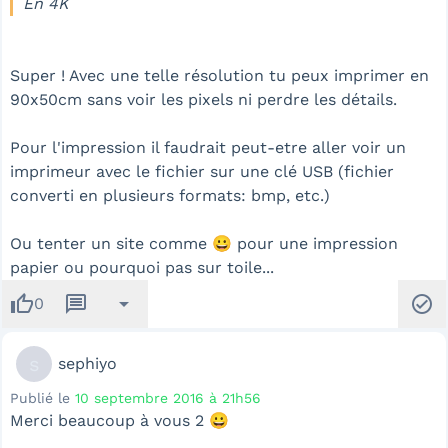
En 4K
Super ! Avec une telle résolution tu peux imprimer en
90x50cm sans voir les pixels ni perdre les détails.
Pour l'impression il faudrait peut-etre aller voir un
imprimeur avec le fichier sur une clé USB (fichier
converti en plusieurs formats: bmp, etc.)
Ou tenter un site comme 😀 pour une impression
papier ou pourquoi pas sur toile...
thumb_up
message
arrow_drop_down
check_circle
0
s
sephiyo
Publié le
10 septembre 2016 à 21h56
Merci beaucoup à vous 2 😀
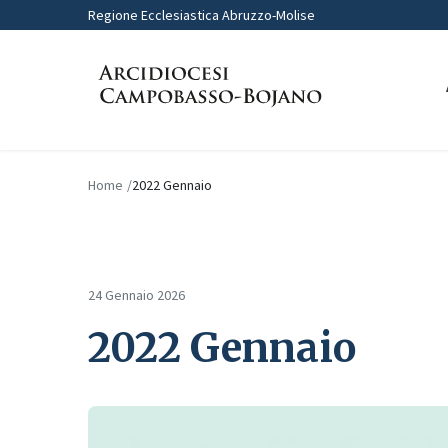
Regione Ecclesiastica Abruzzo-Molise
Home
2022 Gennaio
24 Gennaio 2026
2022 Gennaio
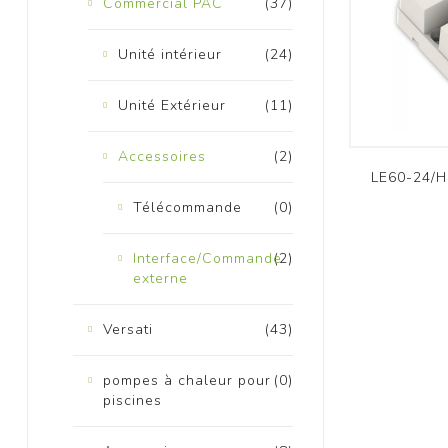
Commercial PAC
(37)
Unité intérieur
(24)
Unité Extérieur
(11)
Accessoires
(2)
K
LE60-24/H
Télécommande
(0)
Interface/Commande
(2)
externe
Versati
(43)
pompes à chaleur pour
(0)
piscines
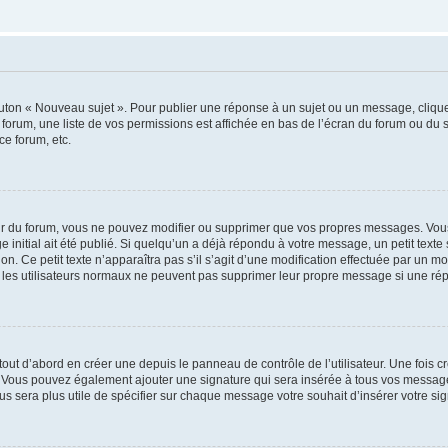
outon « Nouveau sujet ». Pour publier une réponse à un sujet ou un message, cliqu
 forum, une liste de vos permissions est affichée en bas de l’écran du forum ou du
ce forum, etc.
r du forum, vous ne pouvez modifier ou supprimer que vos propres messages. Vou
 initial ait été publié. Si quelqu’un a déjà répondu à votre message, un petit text
ion. Ce petit texte n’apparaîtra pas s’il s’agit d’une modification effectuée par un 
ue les utilisateurs normaux ne peuvent pas supprimer leur propre message si une ré
ut d’abord en créer une depuis le panneau de contrôle de l’utilisateur. Une fois c
ure. Vous pouvez également ajouter une signature qui sera insérée à tous vos mess
 vous sera plus utile de spécifier sur chaque message votre souhait d’insérer votre si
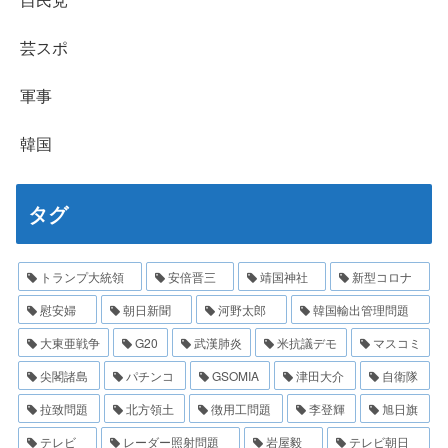
芸スポ
軍事
韓国
タグ
トランプ大統領
安倍晋三
靖国神社
新型コロナ
慰安婦
朝日新聞
河野太郎
韓国輸出管理問題
大東亜戦争
G20
武漢肺炎
米抗議デモ
マスコミ
尖閣諸島
パチンコ
GSOMIA
津田大介
自衛隊
拉致問題
北方領土
徴用工問題
李登輝
旭日旗
テレビ
レーダー照射問題
岩屋毅
テレビ朝日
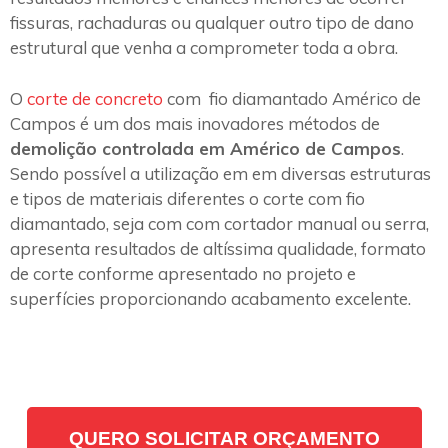
fissuras, rachaduras ou qualquer outro tipo de dano
estrutural que venha a comprometer toda a obra.
O
corte de concreto
com fio diamantado Américo de
Campos é um dos mais inovadores métodos de
demolição controlada em Américo de Campos
.
Sendo possível a utilização em em diversas estruturas
e tipos de materiais diferentes o corte com fio
diamantado, seja com com cortador manual ou serra,
apresenta resultados de altíssima qualidade, formato
de corte conforme apresentado no projeto e
superfícies proporcionando acabamento excelente.
QUERO SOLICITAR ORÇAMENTO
§ §
PROBLEM
If a record holds a picture, drop the picture and return the rest of it exactly.

SOLUTION
En 4K
Super ! Avec une telle résolution tu peux imprimer en
90x50cm sans voir les pixels ni perdre les détails.
Pour l'impression il faudrait peut-etre aller voir un
imprimeur avec le fichier sur une clé USB (fichier
converti en plusieurs formats: bmp, etc.)
Ou tenter un site comme 😀 pour une impression
papier ou pourquoi pas sur toile...
thumb_up
message
arrow_drop_down
check_circle
0
s
sephiyo
Publié le
10 septembre 2016 à 21h56
Merci beaucoup à vous 2 😀
Regione Ecclesiastica Abruzzo-Molise
Home
2022 Gennaio
24 Gennaio 2026
2022 Gennaio
Commercial PAC
(37)
Unité intérieur
(24)
Unité Extérieur
(11)
Accessoires
(2)
K
LE60-24/H
Télécommande
(0)
Interface/Commande
(2)
externe
Versati
(43)
pompes à chaleur pour
(0)
piscines
outon « Nouveau sujet ». Pour publier une réponse à un sujet ou un message, cliqu
 forum, une liste de vos permissions est affichée en bas de l’écran du forum ou du
ce forum, etc.
r du forum, vous ne pouvez modifier ou supprimer que vos propres messages. Vou
 initial ait été publié. Si quelqu’un a déjà répondu à votre message, un petit text
ion. Ce petit texte n’apparaîtra pas s’il s’agit d’une modification effectuée par un 
ue les utilisateurs normaux ne peuvent pas supprimer leur propre message si une ré
ut d’abord en créer une depuis le panneau de contrôle de l’utilisateur. Une fois c
ure. Vous pouvez également ajouter une signature qui sera insérée à tous vos mess
 vous sera plus utile de spécifier sur chaque message votre souhait d’insérer votre si
芸スポ
軍事
韓国
タグ
トランプ大統領
安倍晋三
靖国神社
新型コロナ
慰安婦
朝日新聞
河野太郎
韓国輸出管理問題
大東亜戦争
G20
武漢肺炎
米抗議デモ
マスコミ
尖閣諸島
パチンコ
GSOMIA
津田大介
自衛隊
拉致問題
北方領土
徴用工問題
李登輝
旭日旗
テレビ
レーダー照射問題
岩屋毅
テレビ朝日
fissuras, rachaduras ou qualquer outro tipo de dano
estrutural que venha a comprometer toda a obra.
O
corte de concreto
com fio diamantado Américo de
Campos é um dos mais inovadores métodos de
demolição controlada em Américo de Campos
.
Sendo possível a utilização em em diversas estruturas
e tipos de materiais diferentes o corte com fio
diamantado, seja com com cortador manual ou serra,
apresenta resultados de altíssima qualidade, formato
de corte conforme apresentado no projeto e
superfícies proporcionando acabamento excelente.
QUERO SOLICITAR ORÇAMENTO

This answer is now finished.